A Retrieval-Augmented Generation (RAG) pipeline designed to answer queries using course notes and academic materials.
This project integrates dense retrieval (FAISS) with sparse retrieval (BM25) for hybrid document search, optimized to run locally with Ollama + LLaMA 3.2 embeddings.
- Hybrid retrieval: Combines FAISS (dense embeddings) and BM25 (sparse search).
- Latency optimized: Reduced query response time from 10 minutes → 30 seconds using serialized caching (95% speedup).
- High factual grounding: Achieves 80%+ grounding accuracy by injecting top-ranked retrieved chunks into dynamic prompts.

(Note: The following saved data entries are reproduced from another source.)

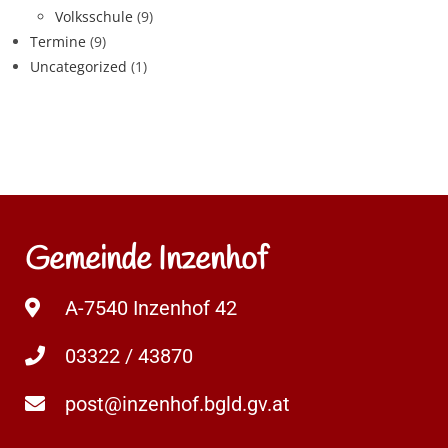
Volksschule
(9)
Termine
(9)
Uncategorized
(1)
Gemeinde Inzenhof
A-7540 Inzenhof 42
03322 / 43870
post@inzenhof.bgld.gv.at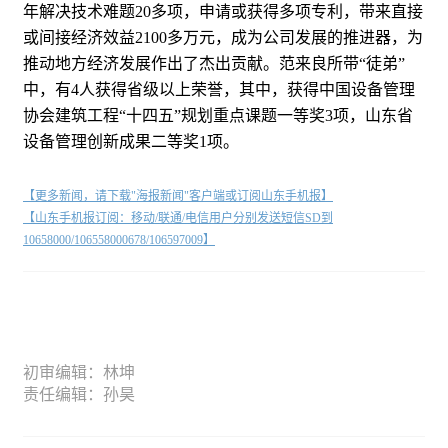
年解决技术难题20多项，申请或获得多项专利，带来直接
或间接经济效益2100多万元，成为公司发展的推进器，为
推动地方经济发展作出了杰出贡献。范来良所带“徒弟”
中，有4人获得省级以上荣誉，其中，获得中国设备管理
协会建筑工程“十四五”规划重点课题一等奖3项，山东省
设备管理创新成果二等奖1项。
【更多新闻，请下载"海报新闻"客户端或订阅山东手机报】
【山东手机报订阅：移动/联通/电信用户分别发送短信SD到
10658000/106558000678/106597009】
初审编辑：林坤
责任编辑：孙昊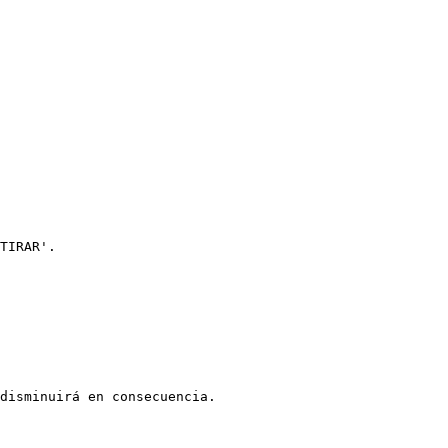
TIRAR'.

disminuirá en consecuencia.
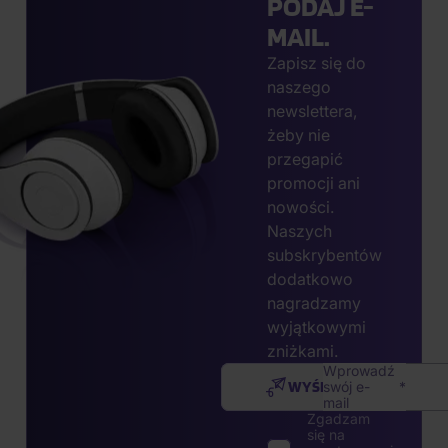
PODAJ E-
MAIL.
Zapisz się do
naszego
newslettera,
żeby nie
przegapić
promocji ani
nowości.
Naszych
subskrybentów
dodatkowo
nagradzamy
wyjątkowymi
zniżkami.
Wprowadź
WYŚLIJ
swój e-
mail
Zgadzam
się na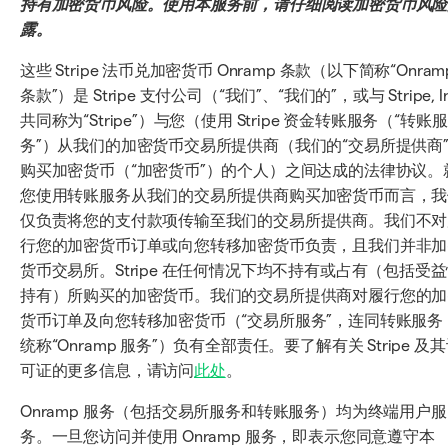
持有加密货币风险。使用本服务前，请仔细阅读加密货币风险
露。
这些 Stripe 法币兑加密货币 Onramp 条款（以下简称“Onram
条款”）是 Stripe 支付公司（“我们”、“我们的”，或与 Stripe, In
共同称为“Stripe”）与您（使用 Stripe 资金转账服务（“转账服
务”）从我们的加密货币交易所提供商（我们的“交易所提供商
购买加密货币（“加密货币”）的个人）之间达成的法律协议。
您使用转账服务从我们的交易所提供商购买加密货币而言，我
仅负责将您的支付款项传输至我们的交易所提供商。我们不对
行您的加密货币订单或向您转移加密货币负责，且我们并非加
货币交易所。Stripe 在任何情况下均不持有或占有（包括受
持有）所购买的加密货币。我们的交易所提供商对履行您的加
货币订单及向您转移加密货币（“交易所服务”，连同转账服务
统称“Onramp 服务”）负有全部责任。要了解有关 Stripe 及
可证的更多信息，请访问
此处
。
Onramp 服务（包括交易所服务和转账服务）均为终端用户服
务。一旦您访问并使用 Onramp 服务，即表示您同意遵守本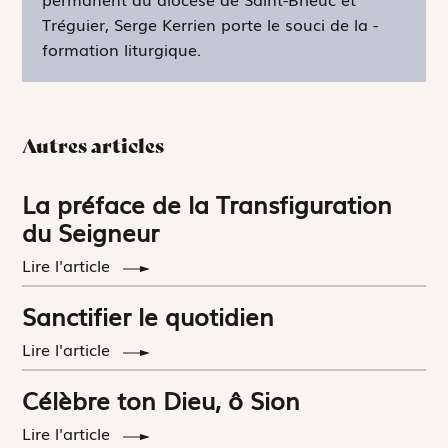
Tréguier, Serge Kerrien porte le souci de la ­
formation liturgique.
Autres articles
La préface de la Transfiguration
du Seigneur
Lire l'article
Sanctifier le quotidien
Lire l'article
Célèbre ton Dieu, ô Sion
Lire l'article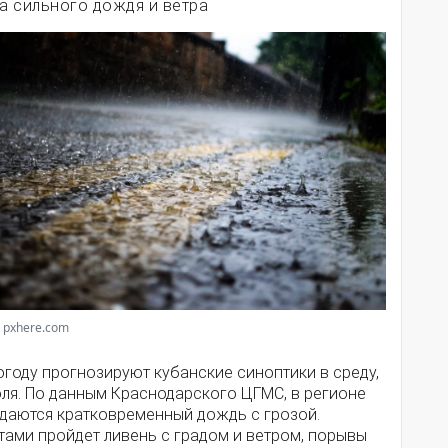
за сильного дождя и ветра
 pxhere.com
году прогнозируют кубанские синоптики в среду,
юля. По данным Краснодарского ЦГМС, в регионе
даются кратковременный дождь с грозой.
тами пройдет ливень с градом и ветром, порывы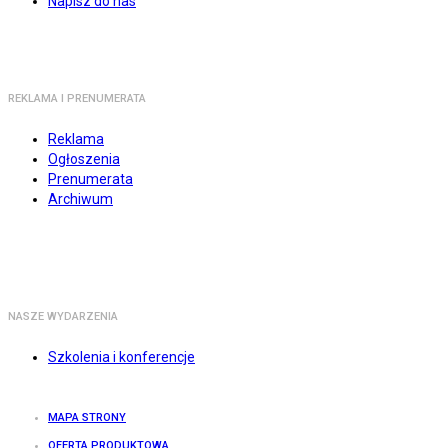
Napisz do nas
REKLAMA I PRENUMERATA
Reklama
Ogłoszenia
Prenumerata
Archiwum
NASZE WYDARZENIA
Szkolenia i konferencje
MAPA STRONY
OFERTA PRODUKTOWA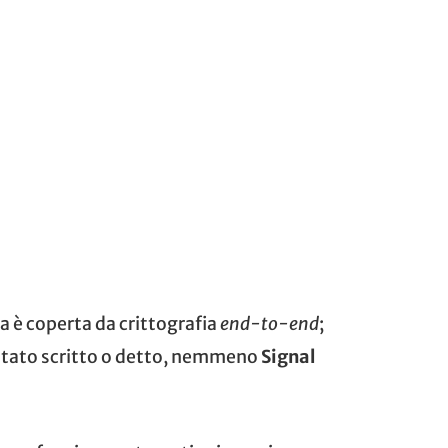
a è coperta da crittografia
end-to-end
;
è stato scritto o detto, nemmeno
Signal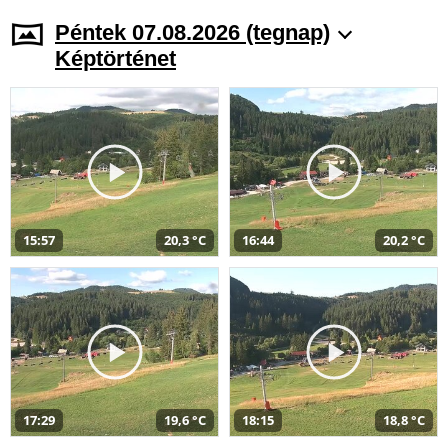
Péntek 07.08.2026 (tegnap)
Képtörténet
15:57
20,3 °C
16:44
20,2 °C
17:29
19,6 °C
18:15
18,8 °C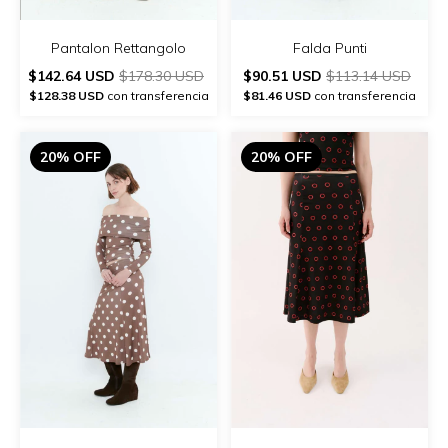
Pantalon Rettangolo
Falda Punti
$142.64 USD
$178.30 USD
$90.51 USD
$113.14 USD
$128.38 USD
con transferencia
$81.46 USD
con transferencia
20% OFF
20% OFF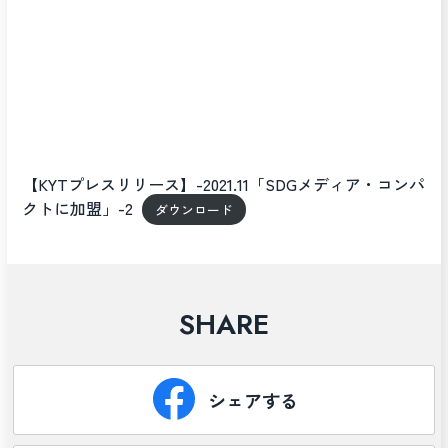
【KYTプレスリリース】-2021.11「SDGメディア・コンパ
クトに加盟」-2
ダウンロード
SHARE
シェアする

- Local-first: Runs entirely on your machine with Ollama and Python (no external APIs required).
- Utilities included:
benchmark_retriever.py→ evaluate retrieval performance.visualize_chunks.py→ inspect document splits and chunk relevance.
- Python 3.10+
- LLaMA 3.2 via Ollama
- LangChain
- FAISS + BM25
- PyTorch / TensorFlow (for embeddings)
├── main.py # Entry point for the RAG pipeline
├── rag.py # Core RAG logic (retrieval + generation)
├── data_prep.py # Preprocess and split documents
├── benchmark_retriever.py # Evaluate retriever performance
├── visualize_chunks.py # Visualize text chunks for debugging
├── requirements.txt # Python dependencies
├── data/ # Source course notes (PDF + processed markdown)
Clone the repository:
git clone https://github.com/yourusername/LLM-RAG.git
cd LLM-RAG
Install dependencies:
pip install -r requirements.txt
Install Ollama and pull the LLaMA 3.2 model:
ollama pull llama3.2
Run the pipeline with:
python main.py
Enter a query (e.g., "Explain A search"*)
The system retrieves relevant course notes, injects them into a dynamic prompt, and generates an answer using LLaMA 3.2.